Quali sono gli appuntamenti culturali organizzati dal comune per queste festività?
Quest’anno l’Amministrazione Comunale ha ritenuto Patrocinare pochi ma rilevanti eventi di qualità intervenendo con esigue risorse economiche visto il momento di difficoltà. Domenica 16 dicembre alle ore 18,30 in Piazza Gonnelli la manifestazione “Caro Babbo Natale ti scrivo” a cura della Pro Loco e di altre Associazioni locali. Il Coro dell’Associazione Culturale Chi è di Scena?! Si esibirà con un Concerto di Natale nella Chiesa Madre il 23 dicembre alle ore 19, alle ore 17,30 della vigilia di Natale si celebrerà la nascita del Bambino nella Grotta di Sant’Oronzo a cura dell’Associazione dei Bersaglieri. In questi giorni è possibile visitare dalle ore 18 alle 20 la Cappellina di San Rocco dove la Pro Loco ha allestito una sobria ma suggestiva Natività e alle ore 19,30 del 24 dicembre l’Arciprete Don Giovanni Amodio celebrerà la cerimonia della nascita del Bambino Gesù, il 28 dicembre alle ore 20 la Banda Cittadina “Don Giovanni Cipriani” terrà un Concerto di Natale nella Chiesa dell’Oratorio.

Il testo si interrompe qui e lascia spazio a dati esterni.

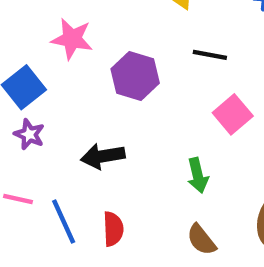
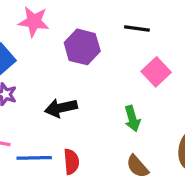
blue line: (64, 222) -> (34, 158), turned -64

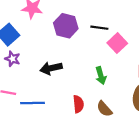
black line: (137, 28) -> (99, 28), moved
red semicircle: (71, 162) -> (78, 104), moved

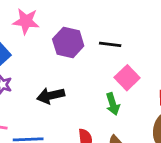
pink square: (117, 43) -> (127, 78), moved

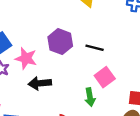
pink star: (26, 21) -> (26, 58), moved

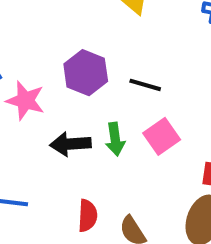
black arrow: (40, 83) -> (71, 144), moved
green arrow: (90, 97) -> (115, 139), moved

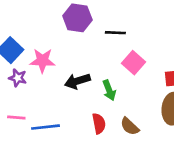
purple hexagon: (86, 73) -> (77, 18), moved
green arrow: (115, 139) -> (109, 90), moved

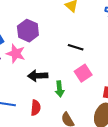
purple hexagon: (77, 18) -> (28, 31), moved
red semicircle: (99, 124) -> (36, 108), moved

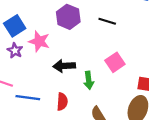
purple hexagon: (28, 31) -> (68, 17), moved
black line: (76, 47) -> (107, 21), moved

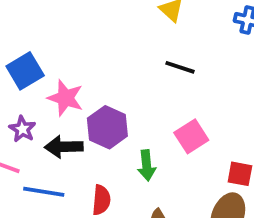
purple hexagon: (68, 17) -> (107, 127), moved
purple star: (15, 51) -> (22, 129), moved
black arrow: (64, 66) -> (64, 147), moved

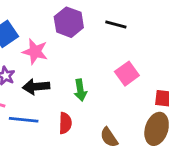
purple hexagon: (107, 127) -> (69, 22), moved
green arrow: (147, 165) -> (80, 90), moved

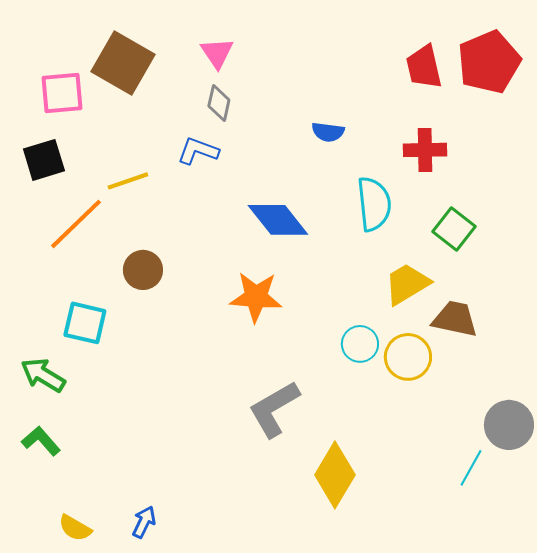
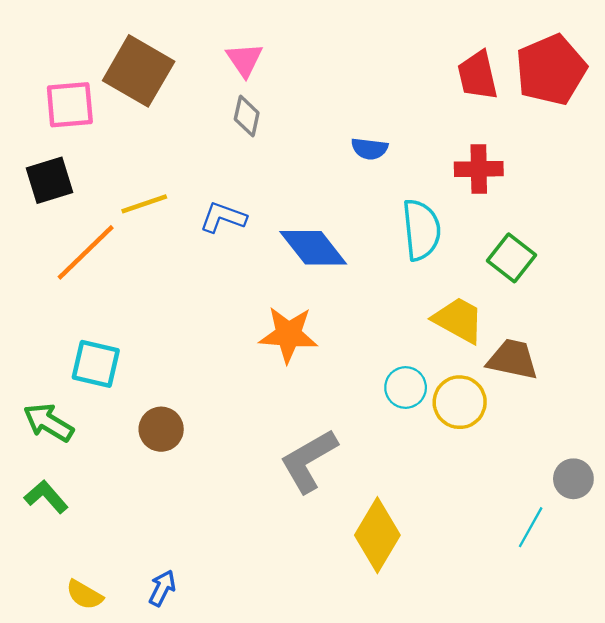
blue L-shape: (198, 151) -> (223, 217), moved
brown circle: (143, 270) -> (161, 429), moved
yellow trapezoid: (407, 284) -> (459, 320), turned 60
gray circle: (509, 425) -> (573, 479), size x0.7

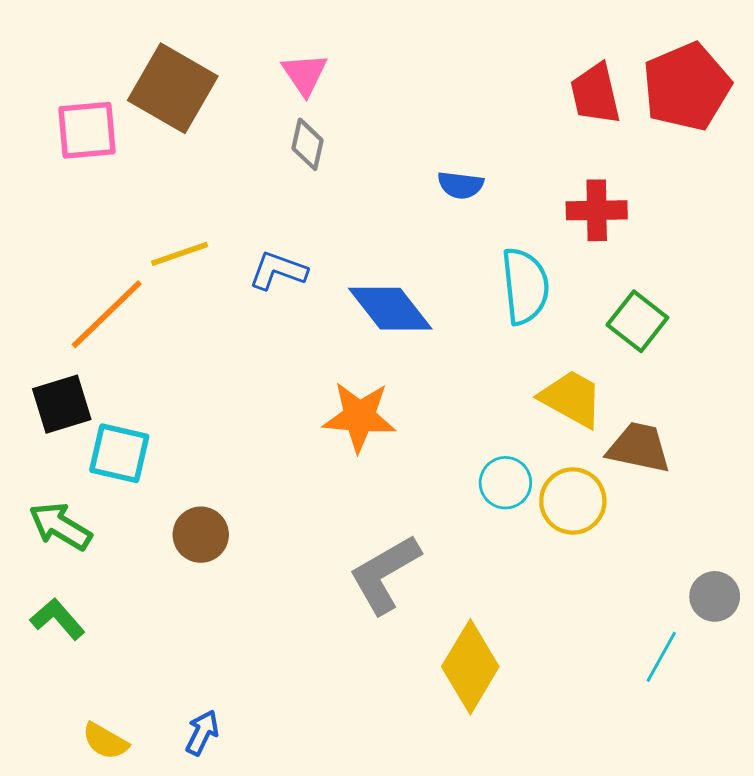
black square: (50, 180) -> (62, 404), moved

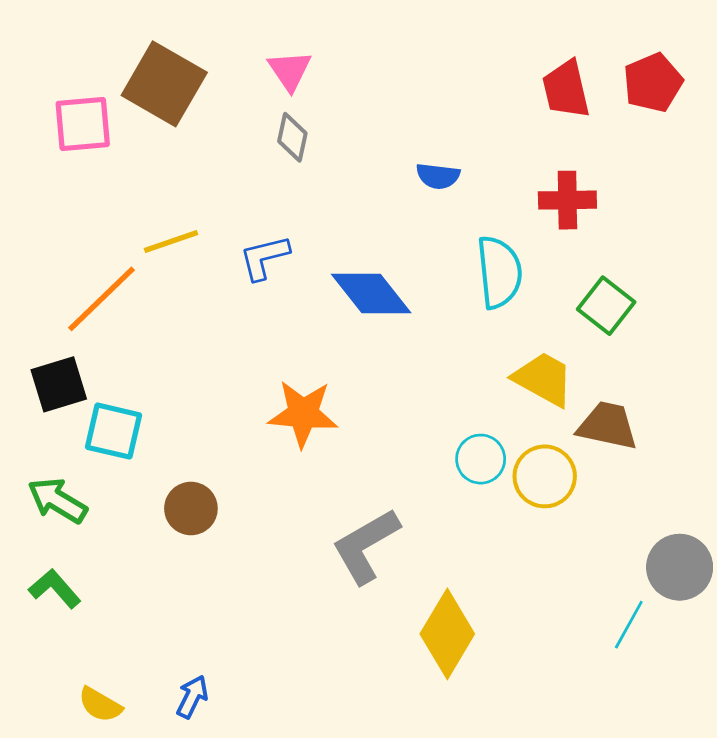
red pentagon: (687, 87) -> (653, 83), size x0.7
blue L-shape: (278, 271) -> (264, 257), turned -34
orange star: (359, 417) -> (303, 414), moved
gray circle: (715, 596) -> (680, 567), size x1.4

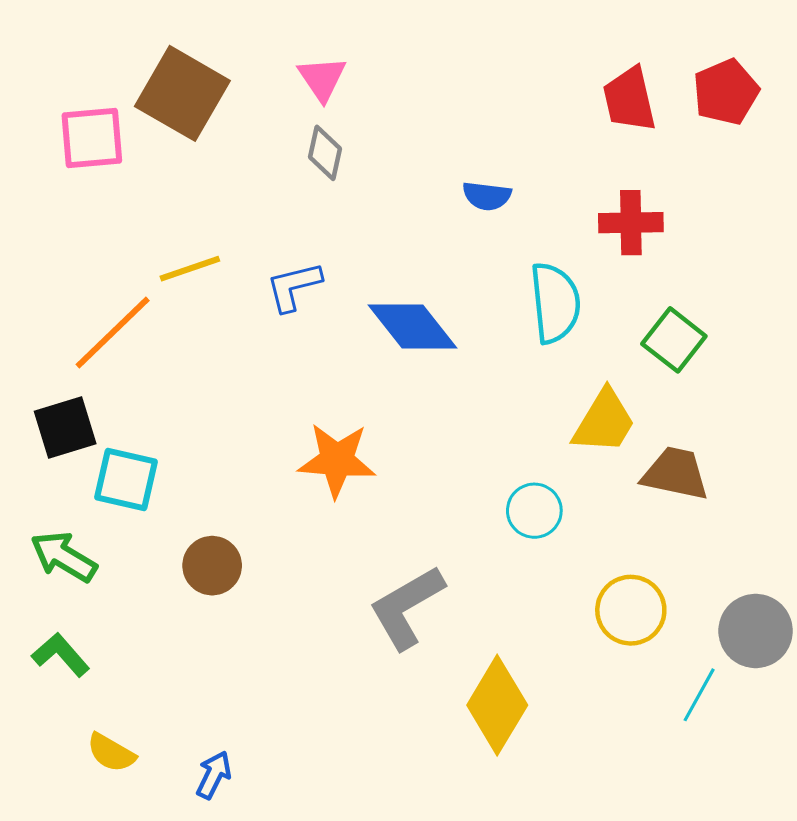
yellow trapezoid: (543, 379) -> (604, 422), turned 92
yellow circle: (545, 476) -> (631, 610), moved
yellow semicircle: (100, 705) -> (111, 753), moved

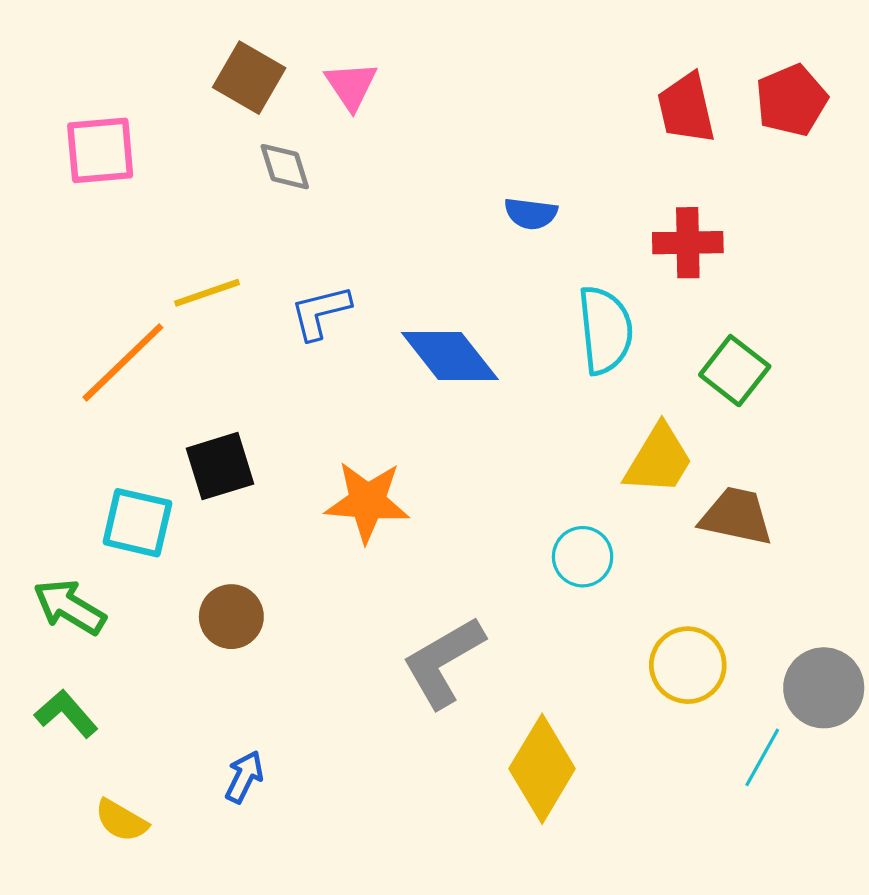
brown square: (182, 93) -> (249, 78), moved, size x0.7
gray diamond: (325, 153) -> (285, 167), moved, turned -30
black square: (65, 428) -> (220, 466), moved
blue arrow: (214, 775) -> (244, 777), moved

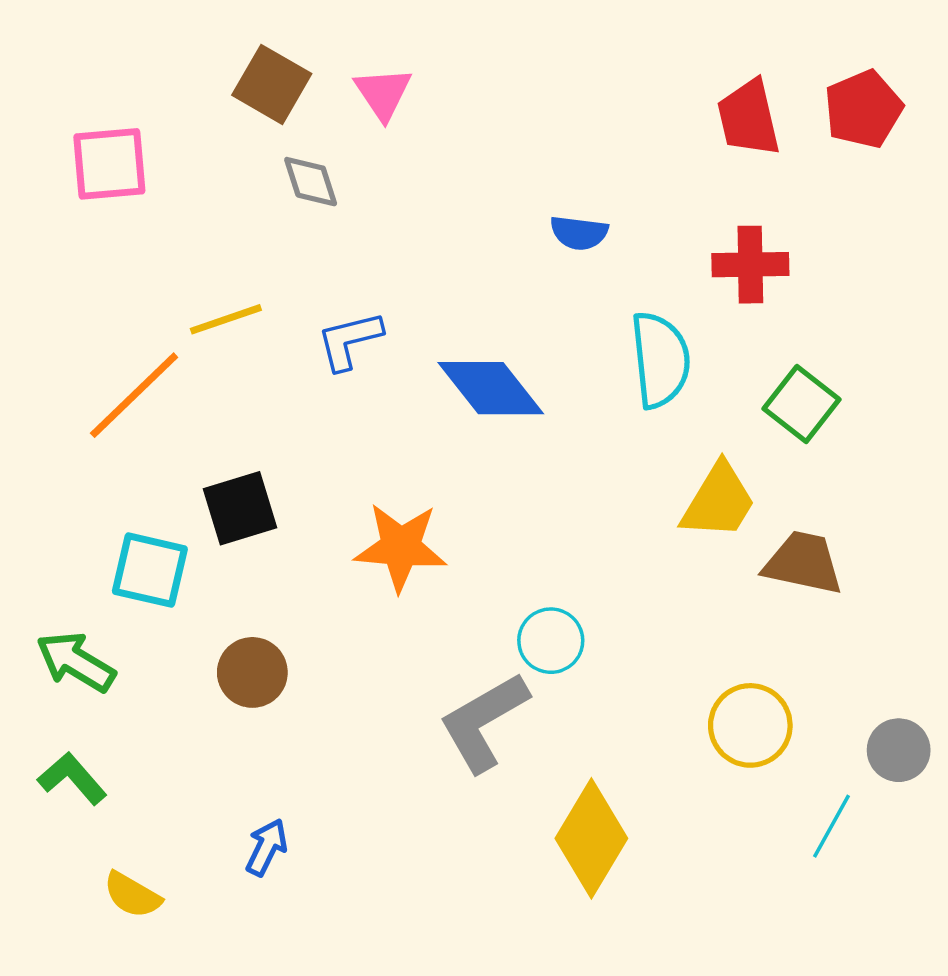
cyan circle: (583, 557) -> (551, 641), moved
gray circle: (824, 688) -> (899, 750), size x0.7

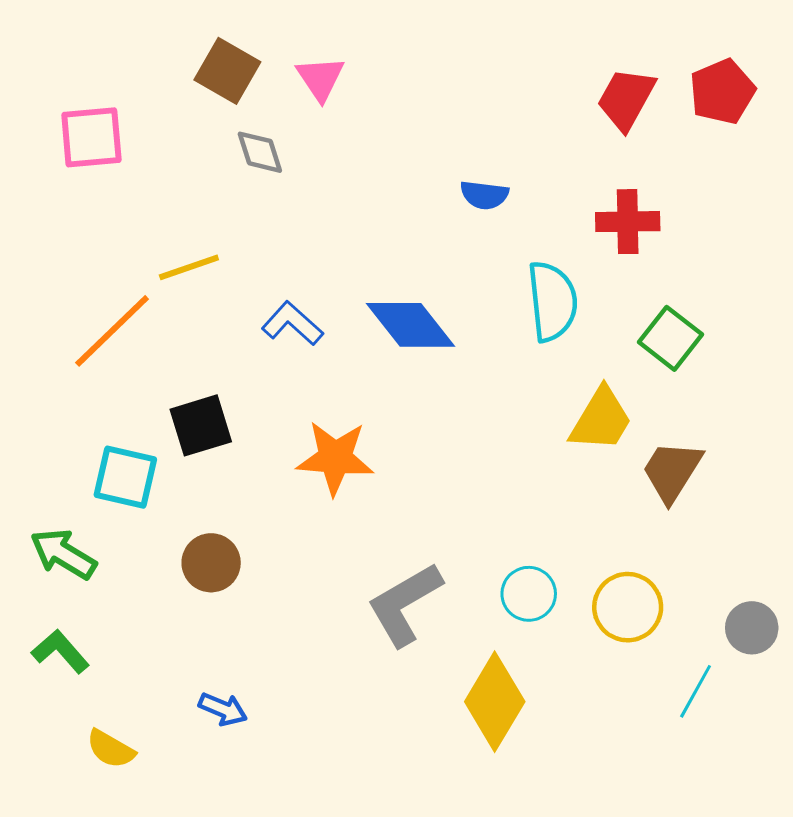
red trapezoid: (749, 118) -> (626, 99), turned 42
blue L-shape: (349, 340) -> (292, 324), moved, turned 56
brown trapezoid: (803, 563) -> (672, 471), turned -70
cyan circle: (551, 641) -> (529, 594), moved
blue arrow: (266, 847) -> (223, 709), turned 87

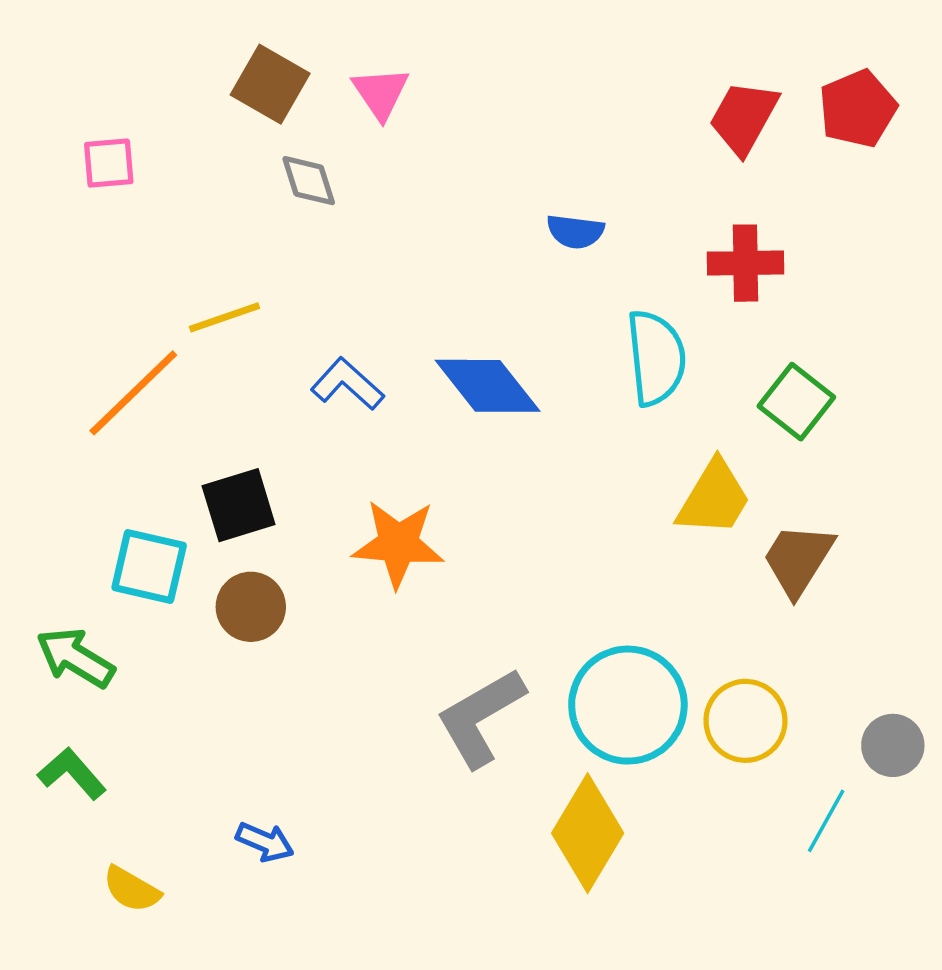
pink square: (91, 137) -> (109, 163), size x0.7
brown circle: (211, 563) -> (251, 607), moved
cyan circle: (529, 594) -> (628, 705), size x1.8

Infine, nei giorni del Capodanno e della Befana il Presepe vivente nel Centro Storico curato e allestito dalla Pro Loco e da altre Associazioni locali ma soprattutto da tantissime persone che stanno collaborando dedicando il loro prezioso tempo. Per quest’ultima manifestazione, il Comune è intervenuto con risorse finanziarie che coprono in parte i costi che la stessa Pro Loco sostiene. Per questo, colgo l’occasione per ringraziare pubblicamente i numerosi Sponsor, Rina Spinelli (Presidente della Pro Loco) e le numerose persone che collaborano con lei.
Come pensa di comportarsi l’amministrazione per quanto riguarda l’Imu dell’anno prossimo?
Come abbiamo più volte affermato in Consiglio Comunale e sugli organi di stampa sia io che il Sindaco, il 2012 è stato un anno di transizione. Per questo abbiamo scelto di non modificare le aliquote base fissate dal Governo Centrale e, che, sicuramente, nel 2013 si attueranno politiche di fiscalità locale con minore impatto su chi ha di meno e qualche sacrificio per chi ha di più. Ovviamente, per fare questo è necessario che ci sia un quadro finanziario chiaro poiché con il Bilancio Pubblico bisogna essere prudenti. Infatti, per i Comuni italiani quelle che stanno arrivando sono giornate decisive. Molte scelte legislative fatte in questi ultimi anni hanno letteralmente messo in ginocchio le finanze comunali. Infatti, con il trasferimento totale del gettito Imu ai Comuni, con un meccanismo di compensazione per lo Stato e l’allentamento del patto di stabilità interno i problemi, potrebbero essere in gran parte risolti. Le ultime notizie dal Parlamento rassicurano sul fatto che dall’anno prossimo l’Imu tornerà totalmente ai Comuni, ma è bene precisare che da questa misura non arriverà un euro in più nelle casse dei Comuni.